» **PROBLEM**
Set the data down again, exactly as it appears below.

» **EXERCISE MATERIAL**

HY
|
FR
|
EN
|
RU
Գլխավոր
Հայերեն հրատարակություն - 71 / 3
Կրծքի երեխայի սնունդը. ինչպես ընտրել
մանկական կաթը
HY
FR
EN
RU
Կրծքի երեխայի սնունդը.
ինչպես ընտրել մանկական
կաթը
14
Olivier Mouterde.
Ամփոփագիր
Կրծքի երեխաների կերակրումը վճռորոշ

» **TASK OUTPUT**
HY
|
FR
|
EN
|
RU
Գլխավոր
Հայերեն հրատարակություն - 71 / 3
Կրծքի երեխայի սնունդը. ինչպես ընտրել
մանկական կաթը
HY
FR
EN
RU
Կրծքի երեխայի սնունդը.
ինչպես ընտրել մանկական
կաթը
14
Olivier Mouterde.
Ամփոփագիր
Կրծքի երեխաների կերակրումը վճռորոշ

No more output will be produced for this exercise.